BEGIN MATERIAL PROVIDED

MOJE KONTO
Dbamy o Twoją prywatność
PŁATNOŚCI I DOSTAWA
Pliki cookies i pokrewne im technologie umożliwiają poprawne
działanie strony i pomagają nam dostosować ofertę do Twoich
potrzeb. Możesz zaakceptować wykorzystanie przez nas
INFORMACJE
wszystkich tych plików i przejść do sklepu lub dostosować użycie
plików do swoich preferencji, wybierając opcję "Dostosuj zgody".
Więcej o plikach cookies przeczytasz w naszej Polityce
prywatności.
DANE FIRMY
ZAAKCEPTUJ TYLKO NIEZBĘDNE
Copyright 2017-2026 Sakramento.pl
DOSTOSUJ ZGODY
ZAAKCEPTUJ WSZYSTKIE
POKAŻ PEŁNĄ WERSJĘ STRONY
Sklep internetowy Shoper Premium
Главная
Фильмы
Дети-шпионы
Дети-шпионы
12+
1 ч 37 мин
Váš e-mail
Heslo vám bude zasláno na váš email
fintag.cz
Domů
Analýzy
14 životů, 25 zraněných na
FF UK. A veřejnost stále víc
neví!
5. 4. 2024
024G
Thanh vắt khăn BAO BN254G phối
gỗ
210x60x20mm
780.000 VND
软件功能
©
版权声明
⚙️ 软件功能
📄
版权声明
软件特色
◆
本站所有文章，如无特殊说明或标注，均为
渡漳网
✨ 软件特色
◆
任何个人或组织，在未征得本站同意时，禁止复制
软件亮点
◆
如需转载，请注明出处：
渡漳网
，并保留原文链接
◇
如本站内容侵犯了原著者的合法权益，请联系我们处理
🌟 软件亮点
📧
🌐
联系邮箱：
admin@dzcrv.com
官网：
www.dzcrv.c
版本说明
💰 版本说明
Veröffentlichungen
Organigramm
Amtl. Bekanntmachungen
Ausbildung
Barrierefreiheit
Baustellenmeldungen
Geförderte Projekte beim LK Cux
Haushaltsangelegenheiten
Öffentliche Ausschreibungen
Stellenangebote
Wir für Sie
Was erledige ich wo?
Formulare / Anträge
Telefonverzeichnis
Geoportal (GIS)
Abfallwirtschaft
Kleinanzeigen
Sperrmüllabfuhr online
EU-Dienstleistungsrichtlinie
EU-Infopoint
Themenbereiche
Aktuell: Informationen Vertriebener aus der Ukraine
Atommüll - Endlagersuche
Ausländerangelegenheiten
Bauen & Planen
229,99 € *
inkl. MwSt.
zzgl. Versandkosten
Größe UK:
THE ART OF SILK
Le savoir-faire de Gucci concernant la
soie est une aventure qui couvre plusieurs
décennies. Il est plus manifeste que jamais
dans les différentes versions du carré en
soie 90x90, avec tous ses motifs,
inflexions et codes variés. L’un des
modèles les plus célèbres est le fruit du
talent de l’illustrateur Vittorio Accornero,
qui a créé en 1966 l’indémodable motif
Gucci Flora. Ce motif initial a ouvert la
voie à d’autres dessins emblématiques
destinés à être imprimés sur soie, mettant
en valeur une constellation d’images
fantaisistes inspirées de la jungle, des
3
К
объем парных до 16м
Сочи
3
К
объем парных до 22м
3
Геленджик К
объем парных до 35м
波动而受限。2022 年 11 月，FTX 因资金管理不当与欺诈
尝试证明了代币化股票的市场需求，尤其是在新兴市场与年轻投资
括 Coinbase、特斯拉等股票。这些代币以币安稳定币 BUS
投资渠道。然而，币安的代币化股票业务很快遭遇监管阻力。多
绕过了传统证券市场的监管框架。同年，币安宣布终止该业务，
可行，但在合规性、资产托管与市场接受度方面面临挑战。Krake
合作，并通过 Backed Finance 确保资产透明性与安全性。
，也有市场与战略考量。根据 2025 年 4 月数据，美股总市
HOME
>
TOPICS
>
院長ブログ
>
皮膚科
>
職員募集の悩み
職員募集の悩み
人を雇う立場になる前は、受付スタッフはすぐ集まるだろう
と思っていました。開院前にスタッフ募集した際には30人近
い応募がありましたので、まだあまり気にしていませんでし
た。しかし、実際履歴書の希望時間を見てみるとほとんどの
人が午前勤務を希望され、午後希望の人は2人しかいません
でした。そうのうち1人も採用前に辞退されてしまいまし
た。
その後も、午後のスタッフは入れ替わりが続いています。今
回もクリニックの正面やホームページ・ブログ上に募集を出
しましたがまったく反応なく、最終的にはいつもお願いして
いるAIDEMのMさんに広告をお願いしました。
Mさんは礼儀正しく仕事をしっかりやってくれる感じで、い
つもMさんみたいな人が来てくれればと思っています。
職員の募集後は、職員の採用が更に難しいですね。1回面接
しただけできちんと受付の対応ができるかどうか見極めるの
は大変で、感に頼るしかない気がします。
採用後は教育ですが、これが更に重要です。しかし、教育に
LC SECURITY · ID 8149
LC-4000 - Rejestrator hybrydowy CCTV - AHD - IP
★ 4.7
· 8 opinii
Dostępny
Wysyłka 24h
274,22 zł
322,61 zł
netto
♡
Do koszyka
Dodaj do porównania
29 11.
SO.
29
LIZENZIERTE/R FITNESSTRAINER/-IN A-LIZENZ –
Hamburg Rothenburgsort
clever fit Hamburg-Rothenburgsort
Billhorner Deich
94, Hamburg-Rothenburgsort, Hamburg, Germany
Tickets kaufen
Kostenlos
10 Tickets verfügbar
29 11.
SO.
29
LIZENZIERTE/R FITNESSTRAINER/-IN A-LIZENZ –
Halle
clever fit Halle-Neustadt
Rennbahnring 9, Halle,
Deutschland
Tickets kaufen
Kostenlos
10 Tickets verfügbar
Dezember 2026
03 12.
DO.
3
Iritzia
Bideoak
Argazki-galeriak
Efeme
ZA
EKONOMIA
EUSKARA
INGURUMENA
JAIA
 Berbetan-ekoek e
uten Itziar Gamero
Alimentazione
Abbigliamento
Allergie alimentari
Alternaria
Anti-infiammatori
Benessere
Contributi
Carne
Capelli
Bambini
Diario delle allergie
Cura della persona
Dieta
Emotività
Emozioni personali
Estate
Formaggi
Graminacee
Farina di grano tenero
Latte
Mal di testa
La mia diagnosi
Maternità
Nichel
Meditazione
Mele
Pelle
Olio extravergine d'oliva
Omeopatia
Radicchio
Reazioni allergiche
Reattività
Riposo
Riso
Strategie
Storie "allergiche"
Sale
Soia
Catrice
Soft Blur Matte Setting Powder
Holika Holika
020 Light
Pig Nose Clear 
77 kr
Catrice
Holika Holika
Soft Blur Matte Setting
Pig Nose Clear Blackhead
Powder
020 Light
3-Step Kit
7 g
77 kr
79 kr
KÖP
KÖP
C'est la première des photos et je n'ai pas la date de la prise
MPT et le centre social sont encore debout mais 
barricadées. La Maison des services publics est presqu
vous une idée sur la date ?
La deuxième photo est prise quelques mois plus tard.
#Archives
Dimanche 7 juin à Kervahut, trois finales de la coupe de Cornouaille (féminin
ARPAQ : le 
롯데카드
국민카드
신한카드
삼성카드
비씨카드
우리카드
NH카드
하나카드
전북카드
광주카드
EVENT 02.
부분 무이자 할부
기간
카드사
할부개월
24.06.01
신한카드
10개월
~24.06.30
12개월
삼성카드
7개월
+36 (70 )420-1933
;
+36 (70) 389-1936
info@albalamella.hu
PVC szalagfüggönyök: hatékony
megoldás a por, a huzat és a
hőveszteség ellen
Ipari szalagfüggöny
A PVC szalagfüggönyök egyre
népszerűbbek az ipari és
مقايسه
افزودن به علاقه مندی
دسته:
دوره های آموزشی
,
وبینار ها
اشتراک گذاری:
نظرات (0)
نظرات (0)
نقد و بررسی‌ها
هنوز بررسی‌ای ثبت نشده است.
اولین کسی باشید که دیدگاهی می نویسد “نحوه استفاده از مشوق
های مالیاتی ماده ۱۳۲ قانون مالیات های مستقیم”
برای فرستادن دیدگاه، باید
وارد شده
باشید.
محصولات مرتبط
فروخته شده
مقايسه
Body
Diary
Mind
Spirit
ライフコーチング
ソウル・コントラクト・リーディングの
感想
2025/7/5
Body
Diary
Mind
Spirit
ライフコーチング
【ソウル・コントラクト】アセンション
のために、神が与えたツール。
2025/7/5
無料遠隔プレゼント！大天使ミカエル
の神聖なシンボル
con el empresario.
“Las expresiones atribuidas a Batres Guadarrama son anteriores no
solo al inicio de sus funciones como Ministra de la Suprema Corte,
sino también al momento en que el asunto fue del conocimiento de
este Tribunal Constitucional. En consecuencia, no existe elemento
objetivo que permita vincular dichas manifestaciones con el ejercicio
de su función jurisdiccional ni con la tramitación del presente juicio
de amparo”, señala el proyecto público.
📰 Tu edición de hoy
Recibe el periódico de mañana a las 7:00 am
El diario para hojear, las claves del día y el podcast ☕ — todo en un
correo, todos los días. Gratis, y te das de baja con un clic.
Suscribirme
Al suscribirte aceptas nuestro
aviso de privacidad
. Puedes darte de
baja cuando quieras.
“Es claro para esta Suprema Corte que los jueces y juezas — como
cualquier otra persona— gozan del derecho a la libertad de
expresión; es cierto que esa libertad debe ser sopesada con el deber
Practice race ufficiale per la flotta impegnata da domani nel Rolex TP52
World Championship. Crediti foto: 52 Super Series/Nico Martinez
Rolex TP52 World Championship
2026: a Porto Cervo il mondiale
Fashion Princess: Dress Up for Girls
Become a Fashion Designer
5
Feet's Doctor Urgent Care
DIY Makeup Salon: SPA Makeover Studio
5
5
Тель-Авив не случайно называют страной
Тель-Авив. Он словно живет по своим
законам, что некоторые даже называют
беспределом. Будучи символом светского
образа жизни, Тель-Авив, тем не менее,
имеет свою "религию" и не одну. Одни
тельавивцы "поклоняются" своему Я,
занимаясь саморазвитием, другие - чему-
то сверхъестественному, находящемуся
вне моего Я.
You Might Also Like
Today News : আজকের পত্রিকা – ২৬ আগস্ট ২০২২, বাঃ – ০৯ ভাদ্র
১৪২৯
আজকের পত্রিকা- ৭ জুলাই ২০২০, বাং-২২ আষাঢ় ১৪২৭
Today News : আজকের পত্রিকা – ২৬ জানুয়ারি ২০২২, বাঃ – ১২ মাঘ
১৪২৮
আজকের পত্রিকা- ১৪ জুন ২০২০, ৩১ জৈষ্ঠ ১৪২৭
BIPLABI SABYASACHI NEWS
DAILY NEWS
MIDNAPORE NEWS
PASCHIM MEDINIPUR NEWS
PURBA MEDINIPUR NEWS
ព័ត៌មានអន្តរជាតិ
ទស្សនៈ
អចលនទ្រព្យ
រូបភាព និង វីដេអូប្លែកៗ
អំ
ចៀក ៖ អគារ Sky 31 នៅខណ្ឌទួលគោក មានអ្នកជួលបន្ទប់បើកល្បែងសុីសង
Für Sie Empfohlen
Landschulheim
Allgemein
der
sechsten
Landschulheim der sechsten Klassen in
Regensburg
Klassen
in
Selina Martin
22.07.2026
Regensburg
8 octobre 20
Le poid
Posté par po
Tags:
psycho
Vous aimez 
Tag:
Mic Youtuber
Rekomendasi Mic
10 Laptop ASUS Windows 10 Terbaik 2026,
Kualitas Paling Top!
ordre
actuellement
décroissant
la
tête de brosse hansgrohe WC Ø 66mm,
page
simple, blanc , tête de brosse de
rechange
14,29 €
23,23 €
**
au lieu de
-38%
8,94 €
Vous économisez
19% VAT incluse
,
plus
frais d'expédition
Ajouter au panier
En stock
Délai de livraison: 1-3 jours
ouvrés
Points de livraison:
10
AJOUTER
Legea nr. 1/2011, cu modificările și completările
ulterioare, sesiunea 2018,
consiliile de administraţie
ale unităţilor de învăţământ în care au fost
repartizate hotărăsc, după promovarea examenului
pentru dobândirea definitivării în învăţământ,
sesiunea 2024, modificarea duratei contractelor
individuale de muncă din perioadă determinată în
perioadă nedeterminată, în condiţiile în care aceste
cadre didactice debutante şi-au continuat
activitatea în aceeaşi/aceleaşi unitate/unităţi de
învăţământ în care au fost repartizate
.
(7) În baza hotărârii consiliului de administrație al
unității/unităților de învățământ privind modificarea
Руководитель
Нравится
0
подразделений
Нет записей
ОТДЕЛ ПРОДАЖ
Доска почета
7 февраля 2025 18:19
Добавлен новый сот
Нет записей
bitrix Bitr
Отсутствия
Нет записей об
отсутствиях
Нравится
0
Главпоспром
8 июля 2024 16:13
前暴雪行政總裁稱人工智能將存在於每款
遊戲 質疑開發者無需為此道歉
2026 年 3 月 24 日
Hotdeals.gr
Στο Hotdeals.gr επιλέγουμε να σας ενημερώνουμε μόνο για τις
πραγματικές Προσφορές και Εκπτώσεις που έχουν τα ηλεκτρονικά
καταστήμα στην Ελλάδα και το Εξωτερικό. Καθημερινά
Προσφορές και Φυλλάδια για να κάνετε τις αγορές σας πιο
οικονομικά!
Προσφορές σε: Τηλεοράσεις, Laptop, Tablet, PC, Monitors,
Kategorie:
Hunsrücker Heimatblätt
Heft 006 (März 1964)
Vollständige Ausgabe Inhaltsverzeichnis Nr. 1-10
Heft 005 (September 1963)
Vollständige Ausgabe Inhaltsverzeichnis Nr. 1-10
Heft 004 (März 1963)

END MATERIAL PROVIDED

Where a line in the material above holds "szalagfüggönyök", copy that line.

_RESPONSE BOX:_
PVC szalagfüggönyök: hatékony
A PVC szalagfüggönyök egyre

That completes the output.